Of course, of course, it's the famous Mr. Ed, the talking horse, with moving mouth mask. I'm betting a lot of kids wearing this on Halloween got egged or shaving-creamed but good. Just sayin'. (This one comes from the stable of eBay'r 2013vintagetoys.)
Good coverage of Roger Corman' Fantastic Planet and Not of This Earth, plus a solid layout with lots of photos, makes issue 23 of Castle of Frankenstein a good read. Unfortunately, coverage of the Planet of the Apes series, which could have been better represented, is marred by yet another dislike-fest (so much bitterness in the 1970s, oh my) from Paul J. Wishninsky (nom de plume alert?). Edward Felipe soothes the burn with his article on George Pal's Doc Savage. Sort of. He doesn't cover the movie, just provides a good background to the pulp superhero who predated Superman.
Nothing like a man versus ape illustration to get the blood pumping, right? I'm not sure which Jungle Jim movie this Mexican lobby card is for, but note that Chita gets third-banana billing. Not bad for a chimp.
While the hooded executioner, with his blood-dripping axe, shown in this Mexican lobby card for La Ropa Del Verdugo (Dressed to Kill), is certainly dressed to kill, I don't think Sherlock Holmes needs to worry about him much in this last movie of the series that starred Basil Rathbone as Holmes and Nigel Bruce as Doctor Watson. Nevertheless, this lobby is thrilling to see; from its fear-inducing executioner, to the hanged man, to the vibrant text style and background, it's a fine example how a lobby card can dress up a movie by outright lying. While Holmes faces danger, its nothing as sharp as that axe. But after seeing this card, wouldn't you want to see the movie?
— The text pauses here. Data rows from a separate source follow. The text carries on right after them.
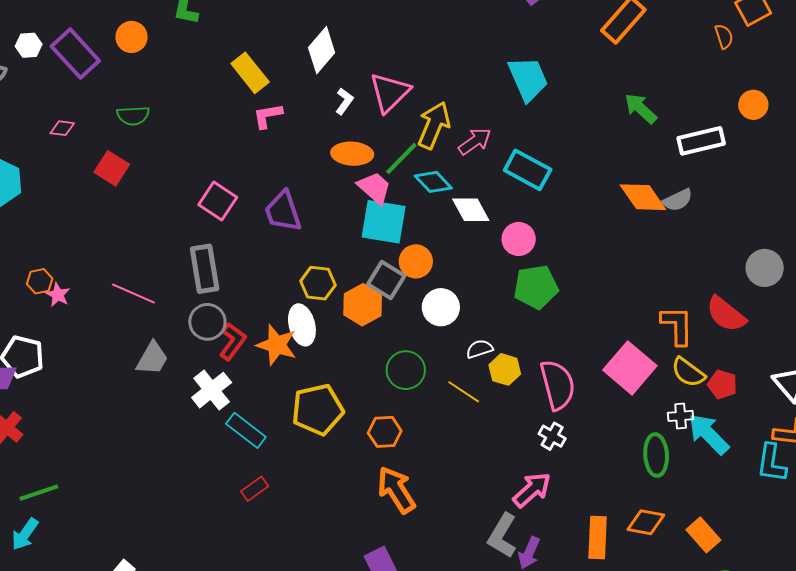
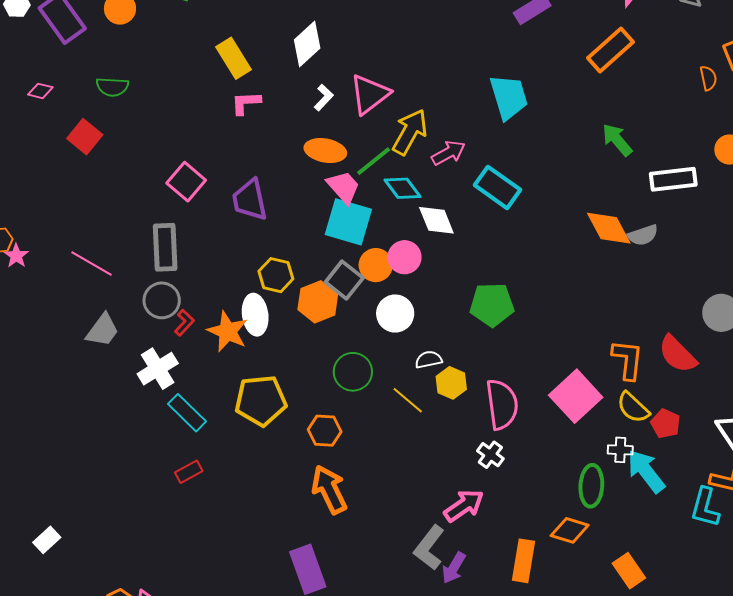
pink circle: (519, 239) -> (404, 257), moved
red L-shape: (233, 341) -> (184, 323), size x0.7
orange diamond: (646, 522) -> (570, 530), moved

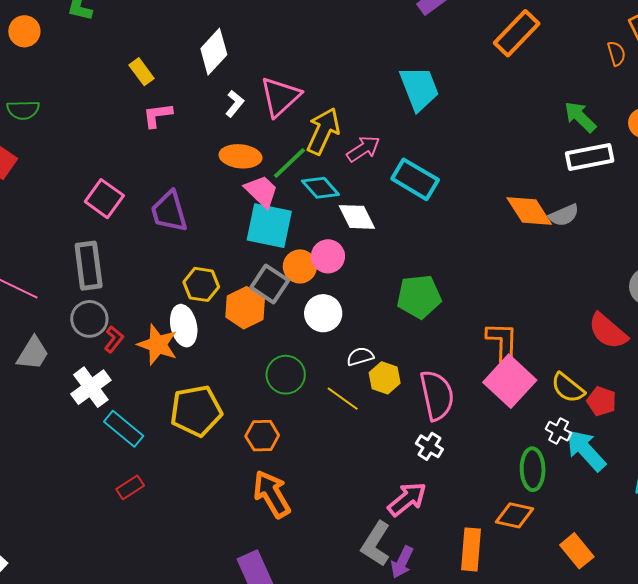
yellow rectangle: (234, 58) -> (142, 72), size x0.7
green arrow: (617, 140) -> (580, 117), moved
orange L-shape: (628, 360) -> (502, 342), moved
white cross: (620, 450) -> (559, 431), turned 30

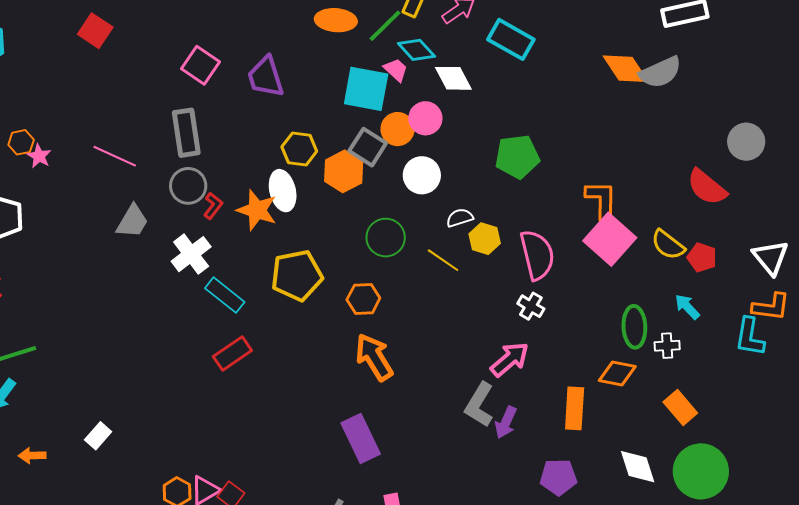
pink trapezoid: (261, 191) -> (396, 70), moved, size x0.7
gray semicircle: (564, 215) -> (660, 72), size x1.4
white cross: (559, 431) -> (667, 346), moved, turned -30
cyan arrow: (586, 450) -> (687, 307), size x0.6
red rectangle: (130, 487) -> (232, 354), size x1.4

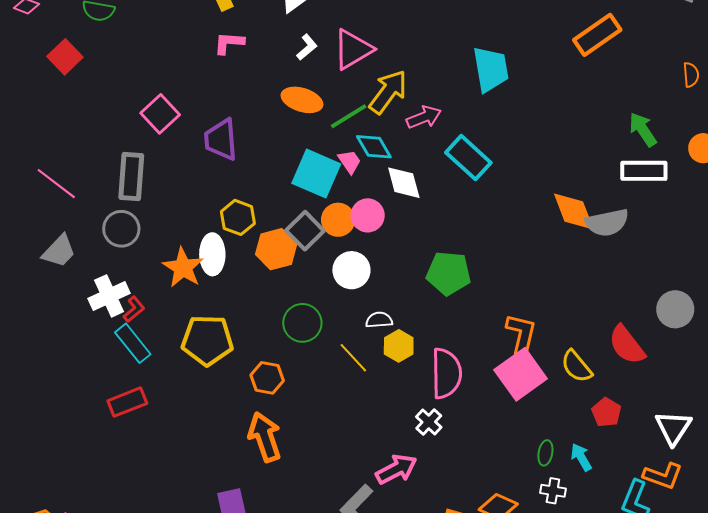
red L-shape: (213, 206) -> (134, 309), moved
yellow semicircle: (668, 245) -> (577, 366), moved
green ellipse: (634, 327) -> (545, 453), moved, size x0.6

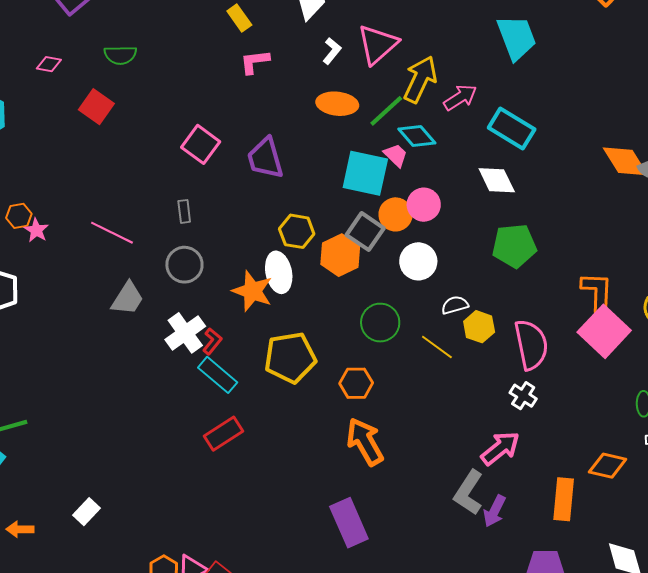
gray rectangle: (131, 176) -> (184, 211), size x0.5
white diamond: (404, 183) -> (497, 180), moved

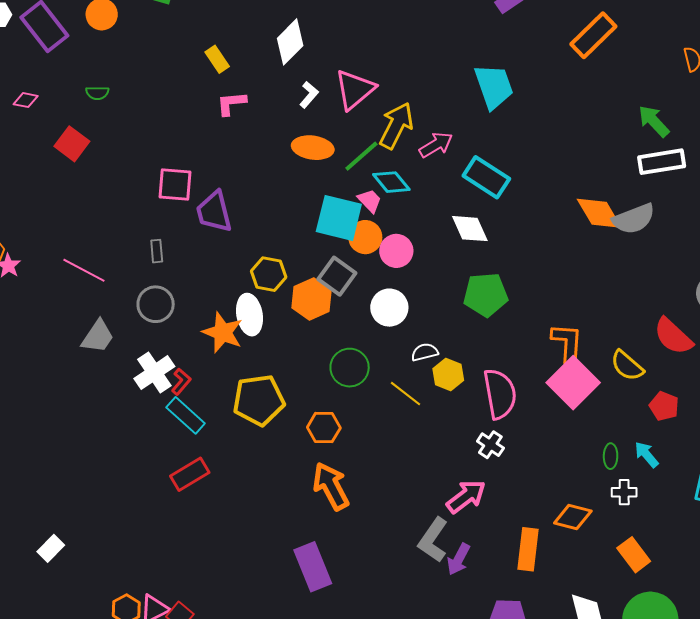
green semicircle: (120, 55) -> (97, 93), size x0.7
pink square: (201, 144) -> (175, 185), turned -33
purple trapezoid: (265, 158) -> (214, 212), moved
orange circle: (396, 214) -> (365, 237), moved

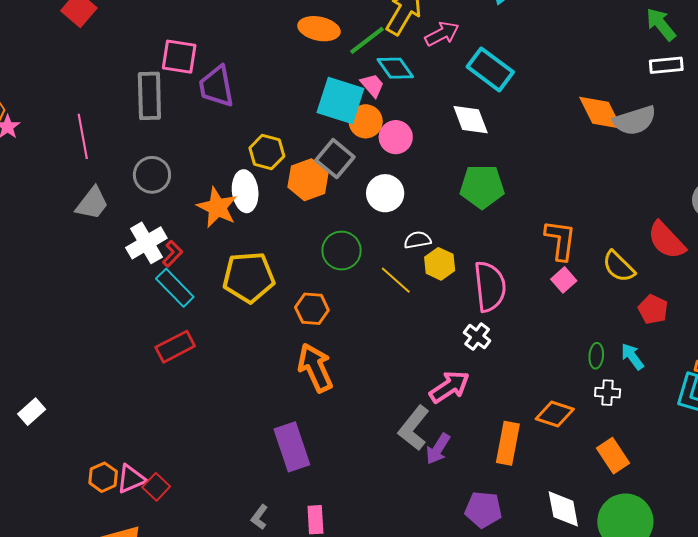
white rectangle: (662, 162) -> (666, 65), size x0.7
gray rectangle: (157, 251) -> (149, 96), moved, size x2.0
pink line: (84, 270) -> (83, 136), turned 48
pink square: (573, 383) -> (564, 280), size x0.5

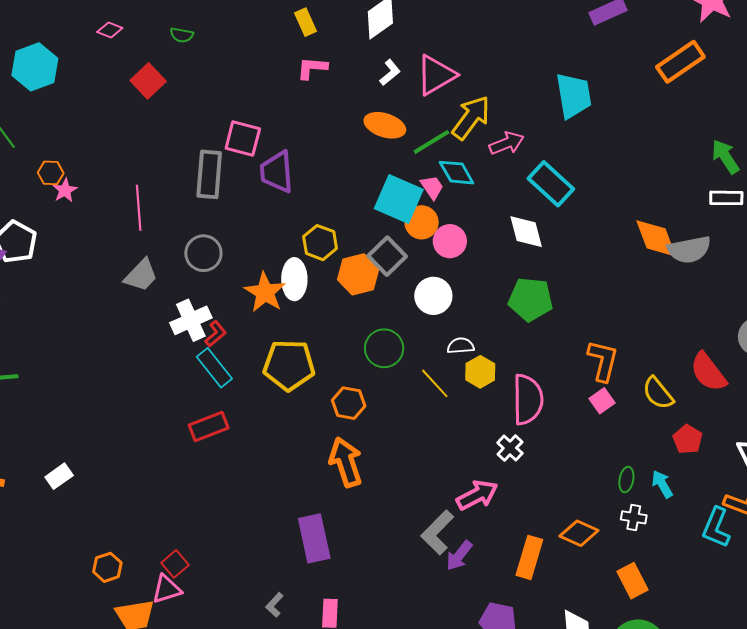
orange hexagon: (103, 477) -> (107, 567), moved
pink triangle: (131, 479) -> (167, 589), moved

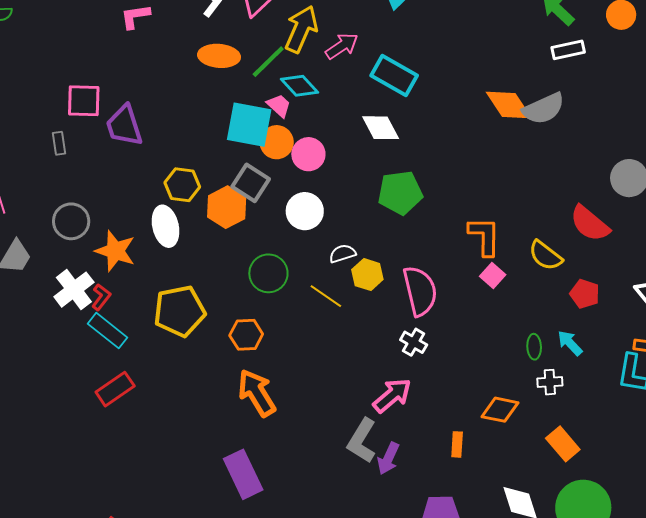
gray rectangle: (209, 174) -> (59, 143), size x0.5
orange star: (265, 292) -> (115, 251), moved
orange rectangle: (529, 557) -> (457, 444), size x0.6

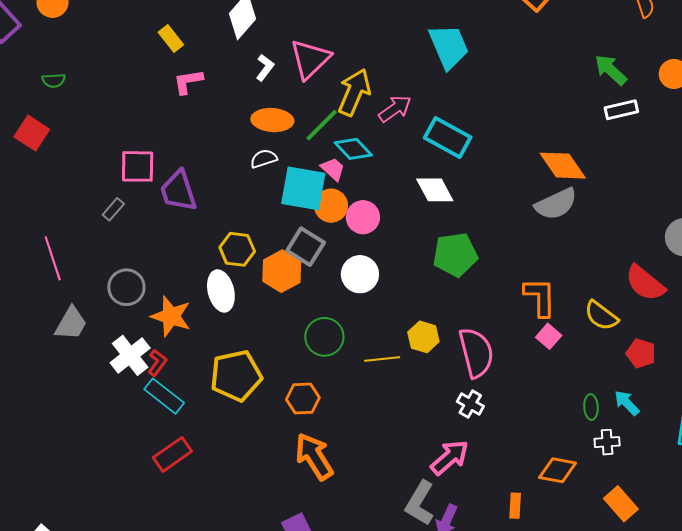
gray semicircle: (544, 109) -> (556, 204), moved
gray rectangle: (59, 143) -> (113, 209), turned 50
white semicircle: (343, 254) -> (264, 159), moved
yellow line: (326, 296) -> (382, 359), turned -40

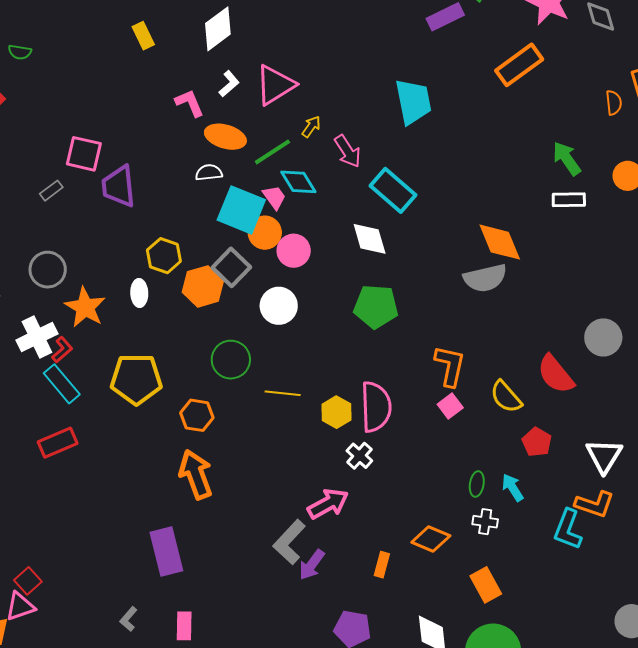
pink L-shape: (188, 82) -> (190, 103), moved, turned 64
yellow arrow: (354, 92) -> (311, 127), size x0.5
pink arrow: (395, 109) -> (348, 151), turned 80
white ellipse: (221, 291) -> (139, 293), size x0.7
yellow hexagon: (423, 337) -> (336, 412), moved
This is a simple Halloween witch with honeycomb cauldron from Paper Art. While you could tape it to a wall and show one side, it's really meant to be hung so both sides of the honeycomb cauldron, and witch, can be seen. The style is neither here nor there, and seems about right for a 1970s to 1980s approach to Halloween decorations: more child friendly and cheaply printed.
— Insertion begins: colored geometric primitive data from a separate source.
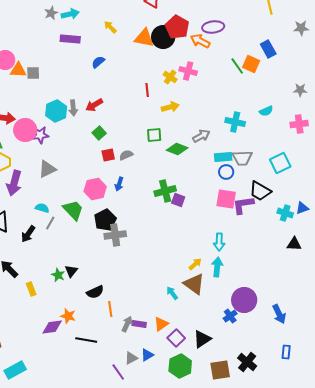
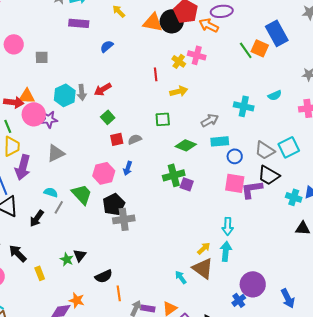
blue rectangle: (268, 49) -> (277, 33), size x1.4
orange triangle: (18, 70) -> (27, 96), moved
green diamond: (177, 149) -> (186, 145), moved
cyan rectangle: (223, 157) -> (220, 141), moved
gray trapezoid: (242, 158) -> (265, 150), moved, turned 35

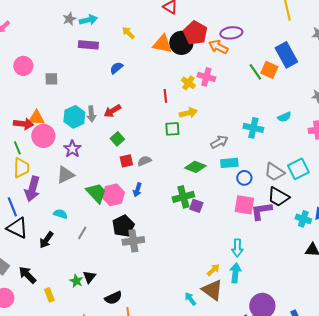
purple star: (49, 119) -> (72, 149), moved, turned -30
green square: (163, 119) -> (172, 129), moved
green trapezoid: (82, 194) -> (96, 193), moved
gray line: (59, 207) -> (82, 233), moved

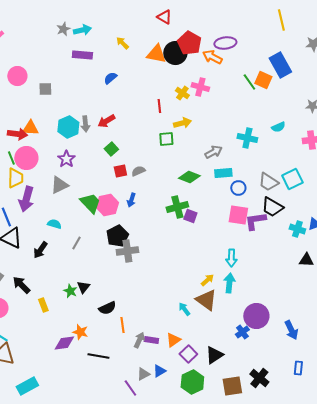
pink circle: (43, 136) -> (26, 158), moved

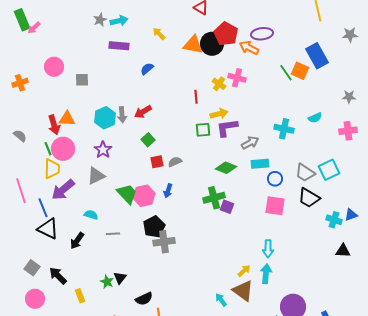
red arrow: (17, 134) -> (54, 125), turned 66
purple arrow: (26, 199) -> (63, 190), turned 35
purple L-shape: (255, 221) -> (227, 128), moved
gray line: (76, 243) -> (113, 234), turned 56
This Mexican lobby card for the Republic Pictures' 12 chapter serial, Flying Disc Man From Mars, has it all. Blasting ray gun, cool space alien suit and rocket, burning cities, fleeing people. This is a costume for Halloween I'd die for.
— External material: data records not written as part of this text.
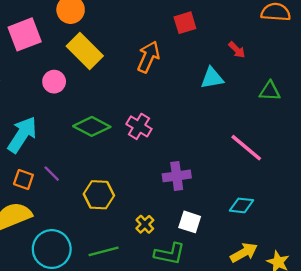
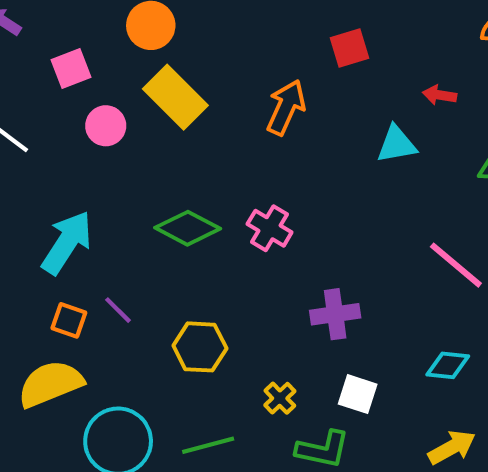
pink square: (25, 34) -> (71, 68), size x0.7
red arrow: (237, 50) -> (440, 95), turned 144
pink circle: (54, 82) -> (106, 126), moved

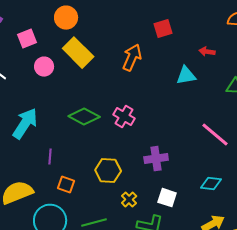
purple line: (118, 310) -> (50, 157), turned 49
orange square: (69, 320) -> (66, 185), moved
yellow hexagon: (200, 347) -> (108, 171), moved

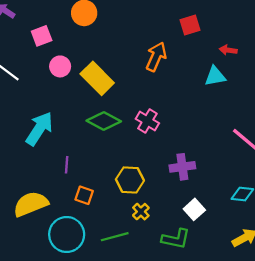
red arrow: (207, 52) -> (228, 50), moved
yellow rectangle: (78, 53) -> (97, 78), moved
white square: (167, 198) -> (194, 209), turned 30
yellow cross: (129, 200) -> (141, 212), moved

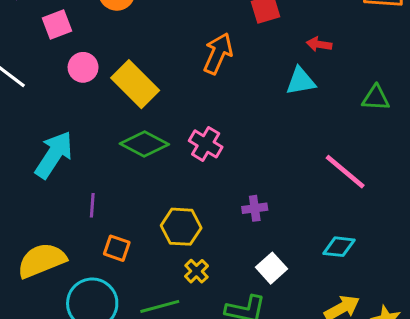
purple cross: (182, 167) -> (255, 208), size x0.7

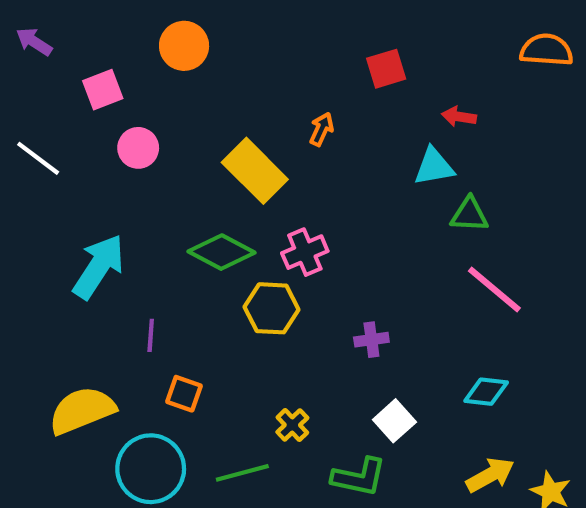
orange arrow: (218, 54) -> (321, 129), size x0.6
yellow rectangle: (135, 84) -> (255, 171), moved
green triangle: (376, 98) -> (469, 215), moved
pink cross: (206, 144) -> (305, 252), turned 36
yellow hexagon: (181, 227) -> (272, 308), moved

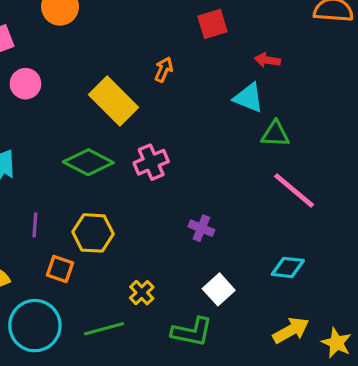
cyan triangle: (434, 167) -> (249, 98), turned 32
yellow hexagon: (272, 308) -> (93, 233), moved
purple cross: (371, 340) -> (201, 228), turned 30

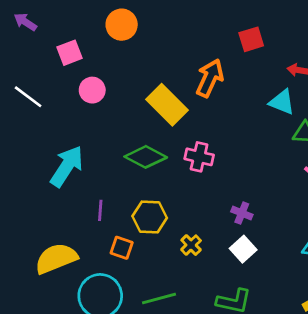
orange arrow: (164, 70) -> (210, 78), size x1.8
pink cross: (151, 162) -> (199, 157), turned 36
white square: (219, 289) -> (243, 249), moved
yellow cross: (142, 293) -> (191, 245), moved

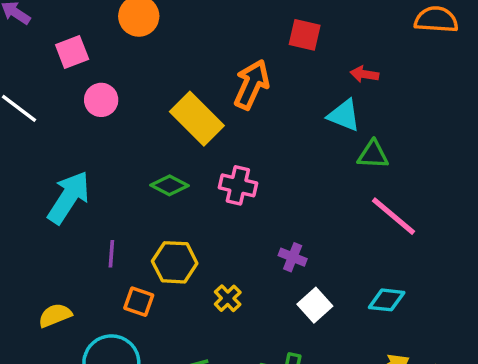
red square: (251, 39) -> (305, 35), turned 30
green diamond: (146, 157) -> (170, 185), size x0.7
white square: (243, 249) -> (315, 305), moved
yellow semicircle: (56, 258) -> (55, 315), size x0.6

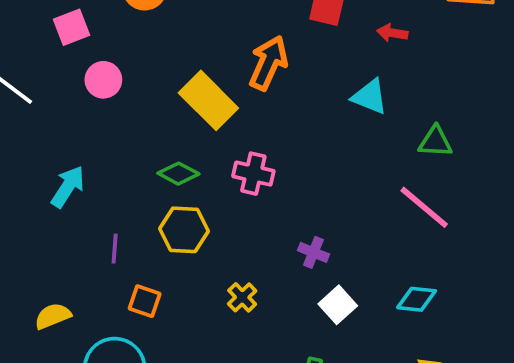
red arrow: (364, 74) -> (392, 33), moved
green triangle: (373, 155) -> (435, 142), moved
cyan arrow: (69, 197) -> (68, 187), size x0.7
yellow hexagon: (175, 262) -> (184, 230), moved

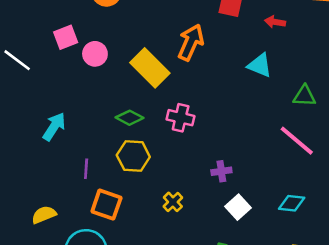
pink square: (71, 27) -> (66, 37), moved
pink circle: (103, 80) -> (95, 54), moved
purple cross: (313, 252) -> (221, 171), turned -30
orange square: (145, 301) -> (106, 205), size x1.4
I'm a pushover for Halloween paper decorations. Not overly fond of "cute" stuff, but I had this Beistle mobile in my closet for ages, and I like the colors and cartoon whimsy. So now it's hanging from the ceiling this Halloween, and for many more to come.
Good thing this Beatnik costume, Beatnick Boy, from Ben Cooper is flame retardant; you never know what those beatniks are smoking. Just practice snapping your fingers together with an air of aloofness, and have a short beat poem ready to amuse the candy givers. (For those of you old enough to know what I'm talking about, for the life of me, the mask keeps reminding me of Paul Winchell!) Oddly enough, this is the first mask I've seen that fits comfortably in the box--like, just hanging out man--you know what I mean?